Elara stumbled back, grabbing a tree for balance as the shimmer faded into her body, vanishing entirely. She dropped to her knees, chest heaving.
"What… was that?" she whispered.
But no answer came.
Just the wind. The rustle of leaves. The weight of something ancient now sitting quietly in her bones.
By the time she returned to the manor, the sky was shifting from black to deep indigo. Birds had begun to stir, and a few lights glowed faintly in the lower halls.
She crept back into her room just as the bell in the east tower chimed for the hour before dawn.
She didn't sleep.
She just sat by the window, staring out into the gray light, her fingers tracing patterns in the frost on the glass.
Her mother had once told her stories of women in their family who heard whispers in the wind, who could feel storms before they came. She'd laughed them off as fairy tales.
But now… Elara knew better.
The Solari Gift was real.
And it had chosen her.
Later that morning, she moved through the halls like nothing had changed. But everything had.
When Kaelin found her in the music room, Elara was plucking at the old harp without thinking. Her fingers moved slowly, but her mind was far away.
Kaelin sat beside her. "You disappeared last night."
Elara didn't look up. "I needed air."
Kaelin watched her. "You've been… different since I arrived."
Elara gave a small smile, never breaking rhythm. "And you've been exactly the same."
That made Kaelin pause. For the briefest second, her smile dropped.
Then she stood. "I'll be in the garden if you change your mind."
She left without waiting for an answer.
Elara waited until the door closed before stopping her hands.
She stood slowly, crossing to the mirror by the wall. Her reflection stared back, but it felt like looking at someone else.
There was something in her eyes now.
A depth.
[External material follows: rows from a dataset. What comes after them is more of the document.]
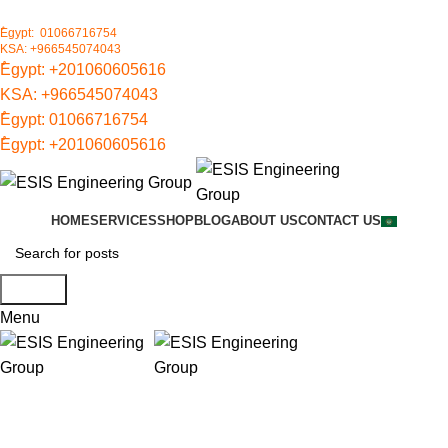
ُEgypt: 01066716754
KSA: +966545074043
ُEgypt:
+201060605616
KSA:
+966545074043
ُEgypt:
01066716754
ُEgypt:
+201060605616
HOME
SERVICES
SHOP
BLOG
ABOUT US
CONTACT US
Search
Menu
A fire.
The shimmer had changed her.
And she didn't know what came next.
But she intended to find out.
That night, as the manor slept, Elara pulled out the old journal she'd hidden beneath her bed. She flipped past the childish drawings, past the silly love poems and dreams of court dances until she found a blank page.
She dipped her quill into ink and began to write.
What I saw in the forest:
A shimmer of light.
A voice that spoke without sound.
A memory that wasn't mine.
A magic that feels like it's been waiting.
She paused, tapping the quill against the paper.
What it means:
I don't know yet.
But it's real.
And I think… it's only the beginning.
She signed the page with a small mark a crescent moon.
Her family's symbol.
Her legacy.
Her burden.
She closed the book and slid it back under the bed.
Tomorrow, she would start looking for answers.
But tonight, for the first time in years, she didn't feel lost.
She felt chosen.
And whoever had set fire to her past… had no idea that she now held the spark.